From: David Hildenbrand
Subject: Re: [PATCH][RESEND v5 3/3] Add a Hyper-V Dynamic Memory Protocol driver (hv-balloon)
Date: Wed, 21 Jun 2023 12:32:17 +0200
User-agent: Mozilla/5.0 (X11; Linux x86_64; rv:102.0) Gecko/20100101 Thunderbird/102.12.0

On 20.06.23 22:13, Maciej S. Szmigiero wrote:
On 19.06.2023 17:58, David Hildenbrand wrote:
[...]

Sorry for the late reply!

Still trying to make up my mind what the right way forward with this is.


This usage is still problematic I suspect (well, and a layer violation 
regarding the machine). The machine hotplug handler is supposed to call the 
pre_plug/plug/unplug hooks as response to pre_plug/plug/unplug notifications 
from the core. See how we handle virtio-mem/virtio-pmem/nvdimms as an example.

We assume that when memory_device_pre_plug() gets called, that the device is 
not realized yet, but once it gets plugged, that it already is realized, and 
that the device will actually vanish (get unrealized) when unplugging the 
device.
Otherwise memory device logic like in get_plugged_memory_size() stops working.

get_plugged_memory_size() just calls get_plugged_size() method on every
realized TYPE_MEMORY_DEVICE.

While this now always returns the whole backing memory size (once the
backend gets plugged) I don't see a reason why this method could not be
overridden in hv-balloon to return just the currently hot-added size.

By the way, this function seems to be used just for reporting stats via QMP.

memory_device_build_list() is another example, used for 
memory_device_get_free_addr().

I don't see it calling get_plugged_size() method, I can see it only using
(indirectly) get_addr() method.

It similarly contains the TYPE_MEMORY_DEVICE -> dev->realized logic.


You'd be blocking memory address ranges with an unplugged-but-realized memory 
device.>
Memory device code expects that realized memory devices are plugged and vice 
versa.

Which QEMU code you mean specifically?

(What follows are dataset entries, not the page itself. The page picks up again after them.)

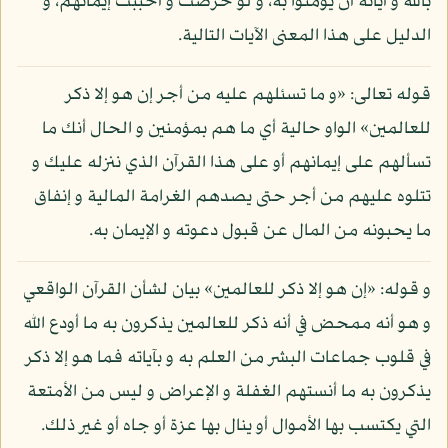
بالله و آياته أن يؤمنوا به، و لو حرصت و أحببت إيمانهم، و
الدليل على هذا المعنى الآيات التالية.
قوله تعالى: «و ما تسئلهم عليه من أجر إن هو إلا ذكر
للعالمين» الواو حالية أي ما هم بمؤمنين و الحال أنك ما
تسألهم على إيمانهم أو على هذا القرآن الذي ننزله عليك و
تتلوه عليهم من أجر حتى يصدهم الغرامة المالية و إنفاق
ما يحبونه من المال عن قبول دعوته و الإيمان به.
و قوله: «إن هو إلا ذكر للعالمين» بيان لشأن القرآن الواقعي
و هو أنه ممحض في أنه ذكر للعالمين يذكرون به ما أودع الله
في قلوب جماعات البشر من العلم به و بآياته فما هو إلا ذكر
يذكرون به ما أنستهم الغفلة و الإعراض و ليس من الأمتعة
التي يكتسب بها الأموال أو ينال بها عزة أو جاه أو غير ذلك.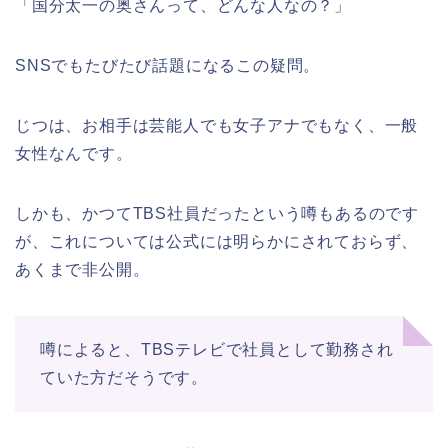
「国分太一の奥さんって、どんな人なの？」
SNSでもたびたび話題になるこの疑問。
じつは、お相手は芸能人でも女子アナでもなく、一般
女性なんです。
しかも、かつてTBS社員だったという噂もあるのです
が、これについては公式には明らかにされておらず、
あくまで非公開。
噂によると、TBSテレビで社員として勤務され
ていた⽅だそうです。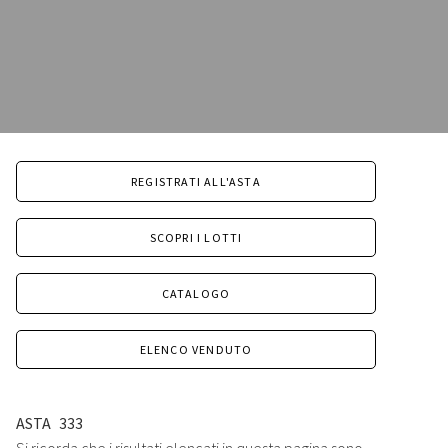
REGISTRATI ALL'ASTA
SCOPRI I LOTTI
CATALOGO
ELENCO VENDUTO
ASTA
333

Maybe it just needs a trivial
change.

Before the driver hot-adds the first chunk of memory it does not use any
part of the address space.

After that, it has to reserve address space for the whole backing memory
device, so no other devices will claim parts of it and because a
TYPE_MEMORY_DEVICE (currently) can have just a single range.

This address space is released when the VM is restarted.

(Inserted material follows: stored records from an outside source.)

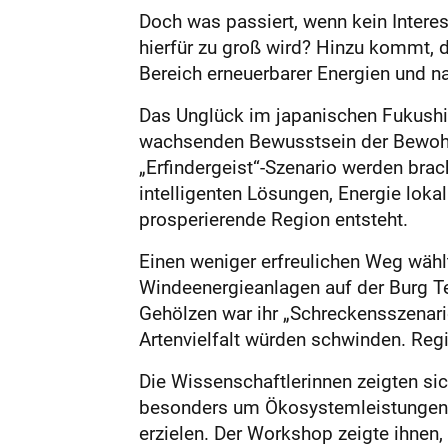
Doch was passiert, wenn kein Intere
hierfür zu groß wird? Hinzu kommt,
Bereich erneuerbarer Energien und 
Das Unglück im japanischen Fukushi
wachsenden Bewusstsein der Bewohne
„Erfindergeist“-Szenario werden brac
intelligenten Lösungen, Energie loka
prosperierende Region entsteht.
Einen weniger erfreulichen Weg wähl
Windeenergieanlagen auf der Burg T
Gehölzen war ihr „Schreckensszenari
Artenvielfalt würden schwinden. Reg
Die Wissenschaftlerinnen zeigten sich
besonders um Ökosystemleistungen –
erzielen. Der Workshop zeigte ihnen,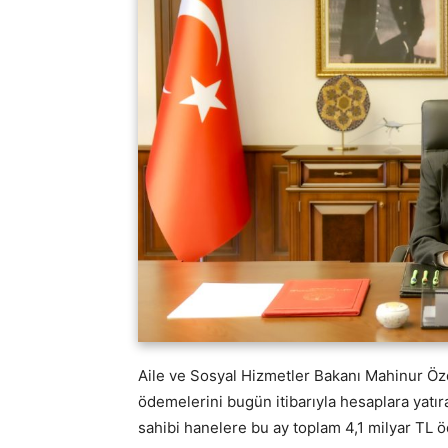
Aile ve Sosyal Hizmetler Bakanı Mahinur Öz
ödemelerini bugün itibarıyla hesaplara yatır
sahibi hanelere bu ay toplam 4,1 milyar TL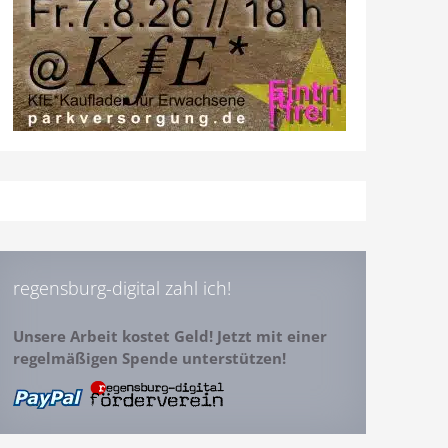
regensburg-digital zahl ich!
Unsere Arbeit kostet Geld! Jetzt mit einer
regelmäßigen Spende unterstützen!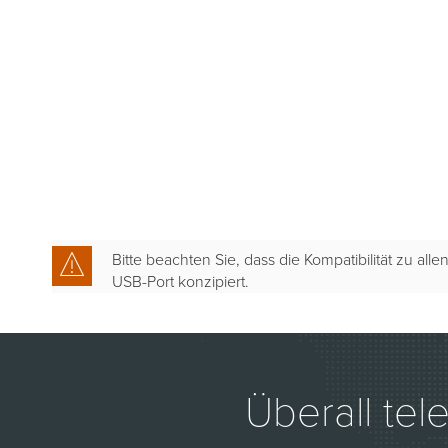
Bitte beachten Sie, dass die Kompatibilität zu a
USB-Port konzipiert.
Überall tel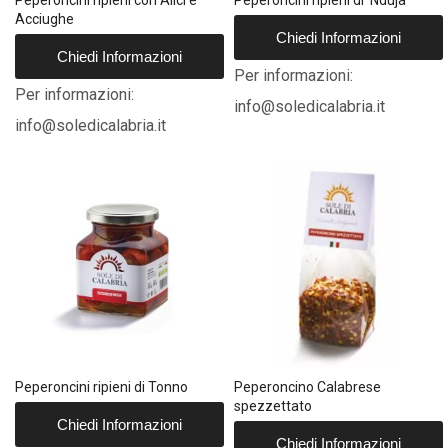
Peperoncini ripieni con Alici e
Peperoncini ripieni di ‘Nduja
Acciughe
Chiedi Informazioni
Chiedi Informazioni
Per informazioni:
Per informazioni:
info@soledicalabria.it
info@soledicalabria.it
Peperoncini ripieni di Tonno
Peperoncino Calabrese
spezzettato
Chiedi Informazioni
Chiedi Informazioni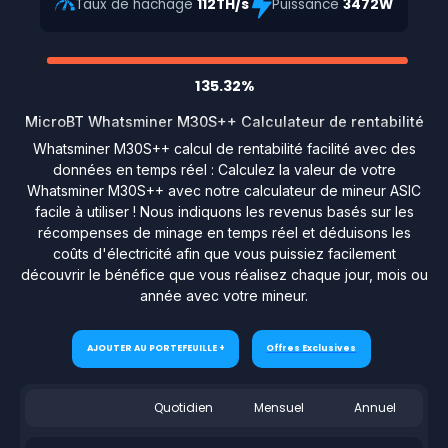
Taux de hachage
112TH/s
Puissance
3472W
135.32%
MicroBT Whatsminer M30S++ Calculateur de rentabilité
Whatsminer M30S++ calcul de rentabilité facilité avec des
données en temps réel : Calculez la valeur de votre
Whatsminer M30S++ avec notre calculateur de mineur ASIC
facile à utiliser ! Nous indiquons les revenus basés sur les
récompenses de minage en temps réel et déduisons les
coûts d'électricité afin que vous puissiez facilement
découvrir le bénéfice que vous réalisez chaque jour, mois ou
année avec votre mineur.
AJOUTER AU PORTEFEUILLE +
Offres Exclusives
Quotidien
Mensuel
Annuel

As I said, memory device code currently expects that you don't have realized
TYPE_MEMORY_DEVICE that are not plugged, and currently that holds true for all
memory devices.

We could modify memory device code to change that, but IMHO it's the wrong way
around: the machine (hotplug) is responsible for (un)plugging memory devices
as they get realized.

Doing a qdev_get_machine()/current_machine from device code and then
modifying the state of the machine (here: calling plug/unplug handlers)
is usually a warning sign that there is a layer violation.

That's why I'm thinking about a cleaner way to handle that.

[...]

Is it to support the !memdev case or why is this this plugging/unplugging in 
our_range_plugged_new()/our_range_plugged_free() required?

At least for three (four) reasons:
1a) At the hv-balloon plug time the device doesn't yet know the guest
alignement requirements - or whether the guest supports memory hot add at
all - that's what the device will learn only once the guest connects
to the protocol.

Understood, so you want to at least expose the memory dynamically to the VM 
(map the MR on demand).

That could be done using a memory region container like virtio-mem is planning 
[1] on using fairly easily.

[1] 20230616092654.175518-14-david@redhat.com">https://lkml.kernel.org/r/20230616092654.175518-14-david@redhat.com

Thanks for the pointer to your series - I've looked at it and it seems
to me that while it allows multiple memory subregions, each backed by
a separate memslot it still needs a single big main region for
the particular TYPE_MEMORY_DEVICE, am I right?

Yes.


1b) For the same reason the memory region has to be unplugged at the VM
reset time - the new guest might have stricter alignement requirements

Alignment is certainly interesting, but is it a real problem?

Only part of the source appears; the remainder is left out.